"Rhoda Colwell! Do you call her a beauty? I know some folks think she is—well, then, let us say as Rhoda Colwell, he would have made her any proposal sooner than that of his hand."

"And is Mr. Harrington a lord?" I asked, feeling that I was lighting upon some very strange truths.

"He is the next heir to one. A nephew I believe, or else a cousin. I cannot keep track of all those fine distinctions in people I never saw."

"They were married privately and right after Mr. Pollard's death, I have heard."

"Yes, and for no other earthly reason that one ever heard of than to have it settled and done; for Mr. Harrington did not take away his wife from the country; nor does he intend to as far as I can learn. Everybody thought it a very strange proceeding, and none too respectful to Mr. Pollard's memory either."

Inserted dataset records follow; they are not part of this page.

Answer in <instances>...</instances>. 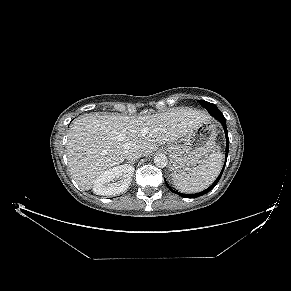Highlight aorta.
Returning <instances> with one entry per match:
<instances>
[{"label": "aorta", "mask_w": 291, "mask_h": 291, "mask_svg": "<svg viewBox=\"0 0 291 291\" xmlns=\"http://www.w3.org/2000/svg\"><path fill=\"white\" fill-rule=\"evenodd\" d=\"M154 163L157 167L163 168L167 165V157L163 154H157L154 157Z\"/></svg>", "instance_id": "1"}]
</instances>
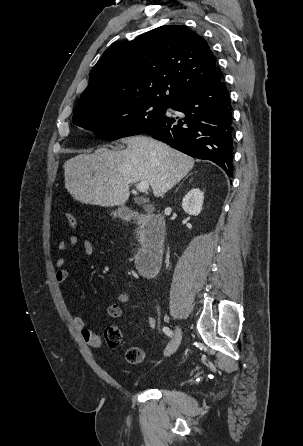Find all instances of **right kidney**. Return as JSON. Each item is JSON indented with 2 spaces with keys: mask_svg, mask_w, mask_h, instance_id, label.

I thought of all I had heard and seen in that house, and wondered.

"Mr. Pollard was such a nice man, too," she pursued, in a musing tone. "Not a commanding person, like his wife, but so good and kind and attentive to poor folks like me. I never liked a man more than I did Mr. Pollard, and I have always thought that if he had had a different kind of mother for his children—but what is the use of criticising the poor woman now. She is dead and so is he, and the children will do very well now with all that money to back them in any caprice they may have."

"You seem to know them well," I remarked, fearful she would observe the emotion I could not quite keep out of my face.

"No," she returned, with an assumption of grimness, which was evidently meant for sarcasm, "not well. Every one knows the Pollards, but I never heard any one say they knew them well."

"Didn't Mr. Barrows?" I tremblingly inquired, anxious for her reply, yet fearful of connecting those two names.